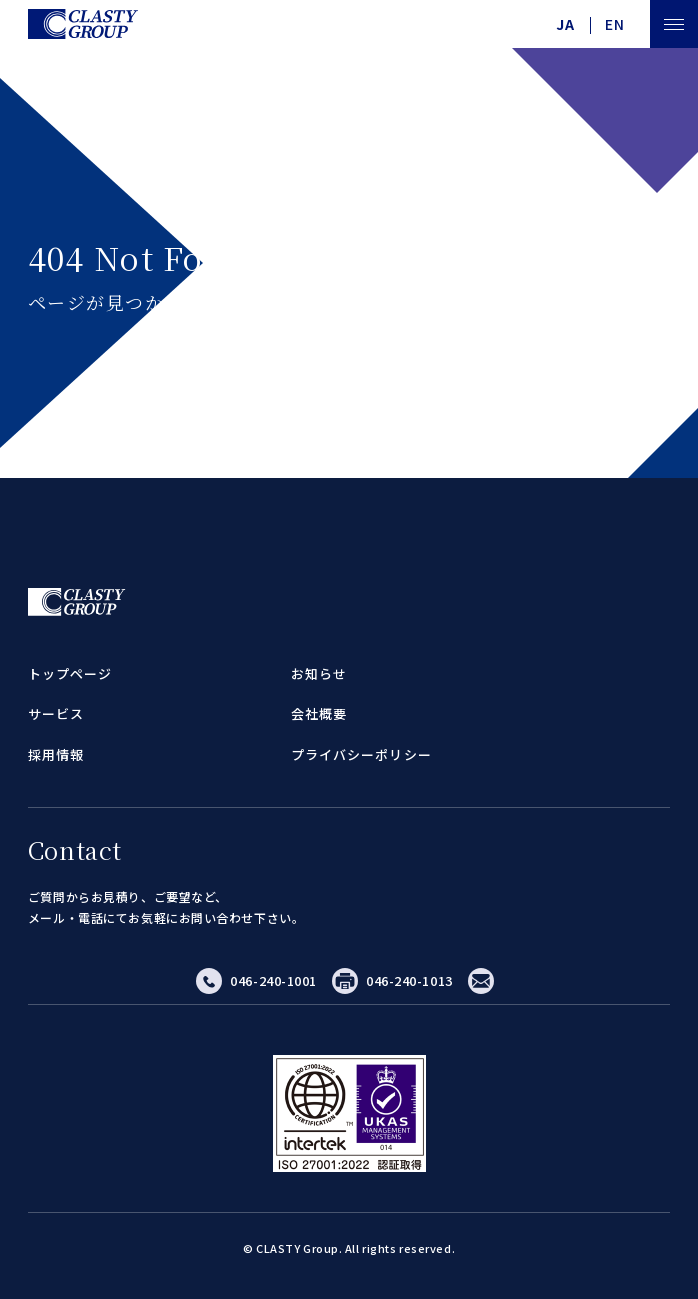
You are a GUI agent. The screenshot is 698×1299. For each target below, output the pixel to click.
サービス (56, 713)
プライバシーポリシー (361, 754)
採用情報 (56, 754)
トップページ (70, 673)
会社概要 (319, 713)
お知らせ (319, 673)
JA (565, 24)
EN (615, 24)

→ Task objective
Would you output all of the entries above exactly, keeping the pictures out?

→ Exercise answer
You are a GUI agent. The screenshot is 698×1299. For each target below, output the pixel to click.
サービス (56, 713)
プライバシーポリシー (361, 754)
採用情報 (56, 754)
トップページ (70, 673)
会社概要 (319, 713)
お知らせ (319, 673)
JA (565, 24)
EN (615, 24)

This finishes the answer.